- **Input**:
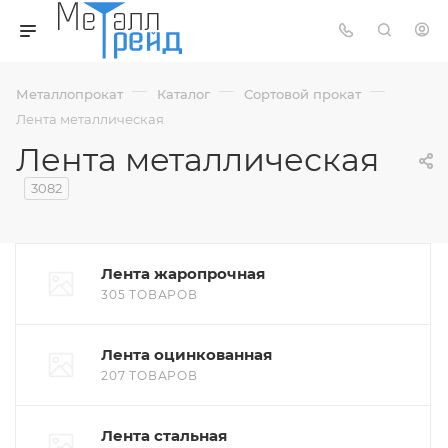
—
—
—
Металлопрокат
Каталог
Сортовой прокат
Лента металлическая
Лента металлическая
3082
Лента жаропрочная
305 ТОВАРОВ
Лента оцинкованная
207 ТОВАРОВ
Лента стальная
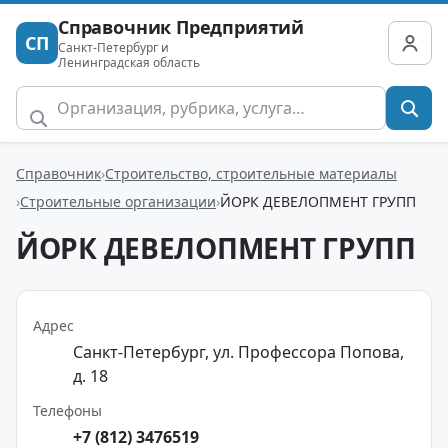
Справочник Предприятий
СП
Санкт-Петербург и
Ленинградская область
Справочник
Строительство, строительные материалы
Строительные организации
ЙОРК ДЕВЕЛОПМЕНТ ГРУПП
ЙОРК ДЕВЕЛОПМЕНТ ГРУПП
Адрес
Санкт-Петербург, ул. Профессора Попова,
д. 18
Телефоны
+7 (812) 3476519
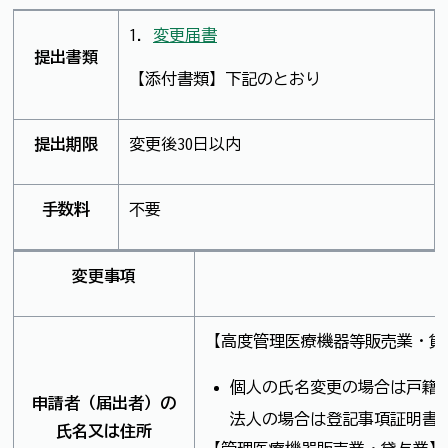
1.
変更届書
提出書類
【添付書類】下記のとおり
提出期限
変更後30日以内
手数料
不要
変更事項
【高度管理医療機器等販売業・貸
個人の氏名変更の場合は戸籍
申請者（届出者）の
法人の場合は登記事項証明書
氏名又は住所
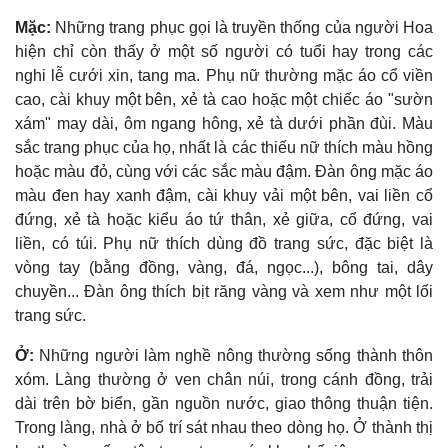
Mặc:
Những trang phục gọi là truyền thống của người Hoa
hiện chỉ còn thấy ở một số người có tuổi hay trong các
nghi lễ cưới xin, tang ma. Phụ nữ thường mặc áo cổ viền
cao, cài khuy một bên, xẻ tà cao hoặc một chiếc áo "sườn
xám" may dài, ôm ngang hông, xẻ tà dưới phần đùi. Màu
sắc trang phục của họ, nhất là các thiếu nữ thích màu hồng
hoặc màu đỏ, cùng với các sắc màu đậm. Ðàn ông mặc áo
màu đen hay xanh đậm, cài khuy vải một bên, vai liền cổ
đứng, xẻ tà hoặc kiểu áo tứ thân, xẻ giữa, cổ đứng, vai
liền, có túi. Phụ nữ thích dùng đồ trang sức, đặc biệt là
vòng tay (bằng đồng, vàng, đá, ngọc...), bông tai, dây
chuyền... Ðàn ông thích bịt răng vàng và xem như một lối
trang sức.
Ở:
Những người làm nghề nông thường sống thành thôn
xóm. Làng thường ở ven chân núi, trong cánh đồng, trải
dài trên bờ biển, gần nguồn nước, giao thông thuận tiện.
Trong làng, nhà ở bố trí sát nhau theo dòng họ. Ở thành thị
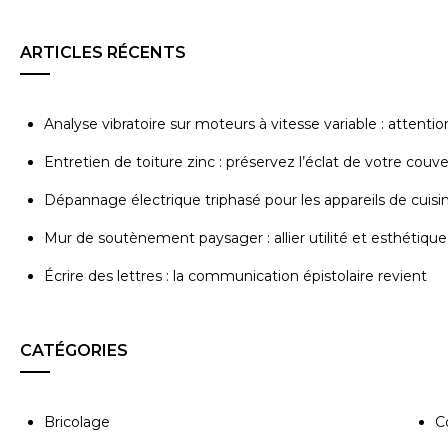
ARTICLES RÉCENTS
Analyse vibratoire sur moteurs à vitesse variable : attenti
Entretien de toiture zinc : préservez l’éclat de votre couv
Dépannage électrique triphasé pour les appareils de cuisi
Mur de soutènement paysager : allier utilité et esthétique
Écrire des lettres : la communication épistolaire revient
CATÉGORIES
Bricolage
C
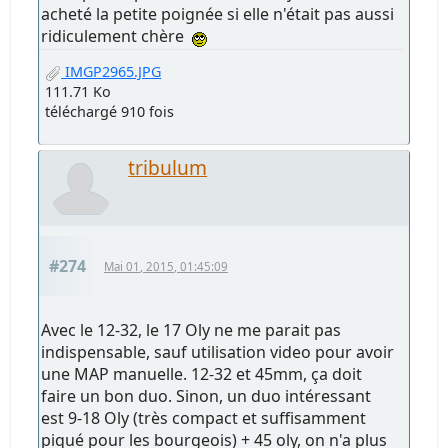
acheté la petite poignée si elle n'était pas aussi
ridiculement chère
IMGP2965.JPG
111.71 Ko
téléchargé 910 fois
tribulum
#274
Mai 01, 2015, 01:45:09
Avec le 12-32, le 17 Oly ne me parait pas
indispensable, sauf utilisation video pour avoir
une MAP manuelle. 12-32 et 45mm, ça doit
faire un bon duo. Sinon, un duo intéressant
est 9-18 Oly (très compact et suffisamment
piqué pour les bourgeois) + 45 oly, on n'a plus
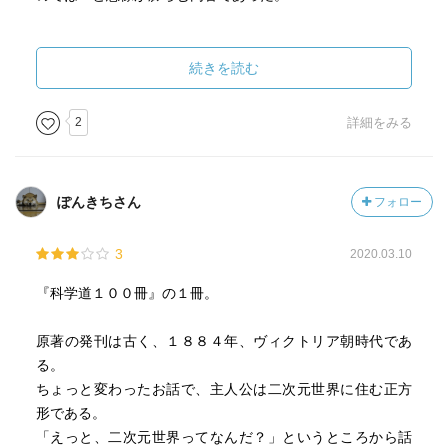
原著自体は1884年のものであり、この内容がそんな前に作
られたのかと思うと考察の深さに感嘆する。
続きを読む
また、上記のとおり執筆年代が1884年ということもあり、
男女の優劣や明確な身分社会をベースとして描かれていた
2
詳細をみる
ことも新鮮味があった(そういったことを捨象してもっと次
元のことにフォーカスした内容になっていてもいいかな、
とは思ったが)。
ぽんきちさん
フォロー
3
2020.03.10
『科学道１００冊』の１冊。
原著の発刊は古く、１８８４年、ヴィクトリア朝時代であ
る。
ちょっと変わったお話で、主人公は二次元世界に住む正方
形である。
「えっと、二次元世界ってなんだ？」というところから話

- **Your objective**: The preceding entries are to be written out again exactly, with the pictures removed.

- **Response for this exercise**:
—
—
—
Металлопрокат
Каталог
Сортовой прокат
Лента металлическая
Лента металлическая
3082
Лента жаропрочная
305 ТОВАРОВ
Лента оцинкованная
207 ТОВАРОВ
Лента стальная
Справочник Предприятий
СП
Санкт-Петербург и
Ленинградская область
Справочник
Строительство, строительные материалы
Строительные организации
ЙОРК ДЕВЕЛОПМЕНТ ГРУПП
ЙОРК ДЕВЕЛОПМЕНТ ГРУПП
Адрес
Санкт-Петербург, ул. Профессора Попова,
д. 18
Телефоны
+7 (812) 3476519
1.
変更届書
提出書類
【添付書類】下記のとおり
提出期限
変更後30日以内
手数料
不要
変更事項
【高度管理医療機器等販売業・貸
個人の氏名変更の場合は戸籍
申請者（届出者）の
法人の場合は登記事項証明書
氏名又は住所
Mặc:
Những trang phục gọi là truyền thống của người Hoa
hiện chỉ còn thấy ở một số người có tuổi hay trong các
nghi lễ cưới xin, tang ma. Phụ nữ thường mặc áo cổ viền
cao, cài khuy một bên, xẻ tà cao hoặc một chiếc áo "sườn
xám" may dài, ôm ngang hông, xẻ tà dưới phần đùi. Màu
sắc trang phục của họ, nhất là các thiếu nữ thích màu hồng
hoặc màu đỏ, cùng với các sắc màu đậm. Ðàn ông mặc áo
màu đen hay xanh đậm, cài khuy vải một bên, vai liền cổ
đứng, xẻ tà hoặc kiểu áo tứ thân, xẻ giữa, cổ đứng, vai
liền, có túi. Phụ nữ thích dùng đồ trang sức, đặc biệt là
vòng tay (bằng đồng, vàng, đá, ngọc...), bông tai, dây
chuyền... Ðàn ông thích bịt răng vàng và xem như một lối
trang sức.
Ở:
Những người làm nghề nông thường sống thành thôn
xóm. Làng thường ở ven chân núi, trong cánh đồng, trải
dài trên bờ biển, gần nguồn nước, giao thông thuận tiện.
Trong làng, nhà ở bố trí sát nhau theo dòng họ. Ở thành thị
ARTICLES RÉCENTS
Analyse vibratoire sur moteurs à vitesse variable : attenti
Entretien de toiture zinc : préservez l’éclat de votre couv
Dépannage électrique triphasé pour les appareils de cuisi
Mur de soutènement paysager : allier utilité et esthétique
Écrire des lettres : la communication épistolaire revient
CATÉGORIES
Bricolage
C
acheté la petite poignée si elle n'était pas aussi
ridiculement chère
IMGP2965.JPG
111.71 Ko
téléchargé 910 fois
tribulum
#274
Mai 01, 2015, 01:45:09
Avec le 12-32, le 17 Oly ne me parait pas
indispensable, sauf utilisation video pour avoir
une MAP manuelle. 12-32 et 45mm, ça doit
faire un bon duo. Sinon, un duo intéressant
est 9-18 Oly (très compact et suffisamment
piqué pour les bourgeois) + 45 oly, on n'a plus
原著自体は1884年のものであり、この内容がそんな前に作
られたのかと思うと考察の深さに感嘆する。
続きを読む
また、上記のとおり執筆年代が1884年ということもあり、
男女の優劣や明確な身分社会をベースとして描かれていた
2
詳細をみる
ことも新鮮味があった(そういったことを捨象してもっと次
元のことにフォーカスした内容になっていてもいいかな、
とは思ったが)。
ぽんきちさん
フォロー
3
2020.03.10
『科学道１００冊』の１冊。
原著の発刊は古く、１８８４年、ヴィクトリア朝時代であ
る。
ちょっと変わったお話で、主人公は二次元世界に住む正方
形である。
「えっと、二次元世界ってなんだ？」というところから話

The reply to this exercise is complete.